Metallothionein (MT) is a group of proteins with low molecular masses and high cysteine contents, and it is classified into different types, which generally contains two domains with typical amino acid sequences.

Results

In this report, two full-length cDNAs (MT-1 and MT-II) encoding MT-like proteins were isolated from the roots of sweet potato (Ipomoea batatas [L.] Lam. ‘Tainong 57’). Their open reading frames contained 642 and 519 nucleotides (66 and 81 amino acids) for MT-1 and MT-II, respectively, and exhibited a relatively low amino acid sequence similarity. On the basis of the amino acid sequence similarity and conserved residues, it is suggested that MT-I is a member of the plant MT Type-I family, and MT-II is a member of the plant MT Type-II family. The corresponding mRNA levels of MT-1 and MT-II were the highest found in the storage roots. Recombinant MT-1 and MT-II protein overproduced in E. coli (M15) was purified by Ni2+-chelated affinity chromatography. MT-1 and MT-II reduced dehydroascorbate (DHA) in the presence of glutathione (GSH) to regenerate L-ascorbic acid (AsA). However, without GSH, MT-1 and MT-II has very low DHA reductase activity. And AsA was oxidized by AsA oxidase to generate monodehydroascorbate (MDA) free radical. MDA was also reduced by MT-1 and MT-II to AsA in the presence of NADH mimicking the MDA reductase catalyzed reaction.

Conclusions

These data suggest that MT-1 and MT-II have both DHA reductase and MDA reductase activities. MT-1 and MT-II are apparently the first reported plant MTs exhibiting both DHA and MDA activities in vitro.

Keywords

  • Sweet potato
  • Metallothionein
  • Gene expression
  • Dehydroascorbate reductase activity
  • Monodehydroascorbate reductase activity

Background

A variety of plant cell rescue systems adapt to natural environmental conditions by neutralizing toxic reactive oxygen species (ROS). Ascorbate (AsA) plays an important role in various aspects of plants life cycle. AsA regulates growth development such as cell division, cell expansion, and serves as a signal transduction molecule (Pignocchi and Foyer, [2003]). In addition, AsA regeneration system plays an important role in cellular responses and in the defense system against ROS. When AsA functions as an antioxidant in cells, AsA is oxidized into a monodehydroascorbate (MDA) radical in response to the production of excess ROS, after which it is reduced to AsA by MDA reductase (MDAR) (Gill and Tuteja, [2010]). MDA was a sensitive endogenous index of oxidative stress. MDA can in turn non-enzymatically generate AsA and dehydroascorbate (DHA). DHA must be converted to AsA by DHA reductase (DHAR) in the presence of glutathione (GSH) as a reducing agent (Huang et al., [2008]a). Thus, DHAR is a key factor in maintaining a reduced AsA level in the adaptation to environmental conditions.

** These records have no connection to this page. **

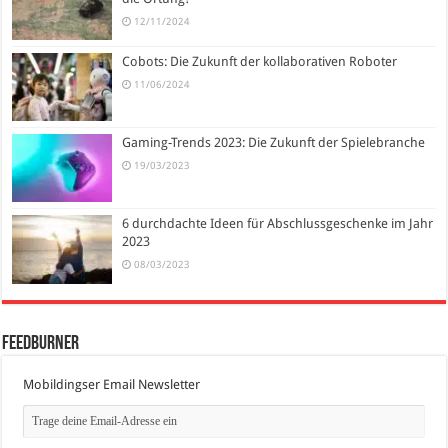
12/11/2024
Cobots: Die Zukunft der kollaborativen Roboter
11/06/2024
Gaming-Trends 2023: Die Zukunft der Spielebranche
19/03/2023
6 durchdachte Ideen für Abschlussgeschenke im Jahr
2023
08/03/2023
FeedBurner
Mobildingser Email Newsletter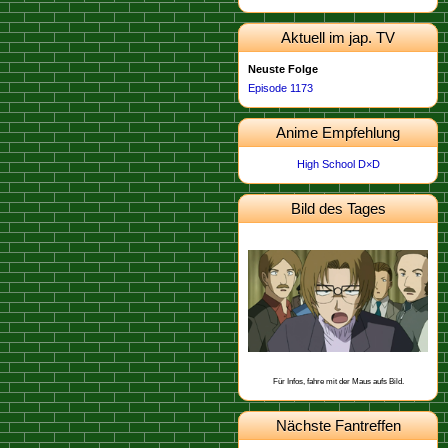
Aktuell im jap. TV
Neuste Folge
Episode 1173
Anime Empfehlung
High School D×D
Bild des Tages
Dieses Bild stammt von der
.
Episode 498
Schon gewusst, dass Heiji aus Osaka
stammt?
Für Infos, fahre mit der Maus aufs Bild.
Nächste Fantreffen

Metallothioneins (MTs) are proteins of low molecular weights and high cysteine contents with the ability to coordinate heavy metal atoms. Although widely distributed among the animal and plant kingdoms, MTs show extremely heterogeneous compositions (Freisinger, [2011]). Plant MTs generally contain two smaller cysteine-rich domains (4-8 cysteines each) and a large spacer region (30–50 residues) devoid of this amino acid. The distribution of cysteine residues, as well as the length of the spacer region served to further classify plant MTs into four types (Hassinen, et al., [2011]). In plants, most current knowledge on the putative functions of MTs deals with the evaluation of their expression levels, and many physiological roles have been proposed such as metal homeostasis, heavy metal detoxification, oxidative stress response, protection against salinity, carbonate stress, and developmental regulation (Cobbett and Goldsbrough, [2002]). This paper describes cloning, characterization, and biological activities of MT-like proteins (MT-I and MT-II) from sweet potato storage roots. In this study, we also present the evidence to show that the recombination protein, MT-I and MT-II exhibit both DHA reductase and MDA reductase activities.

Methods

Materials

Fresh storage roots of sweet potato (Ipomoea batatas [L.] Lam. ‘Tainong 57’) were purchased from a local market. After cleaning with water, the roots were placed in a thermostated (28°C) growth chamber and sprayed with water twice a day. Sprouted plants were cultivated in the greenhouse to collect roots, stems, full expanded green leaves, and flowers for experiments. Dehydroascorbate, dehydroascorbate reductase, monodehydroascorbate reductase, ascorbate oxidase, anti-actin (plant) antibody, and other chemicals were purchased from Sigma-Aldrich Chemical Co. (St. Louis, MO, USA).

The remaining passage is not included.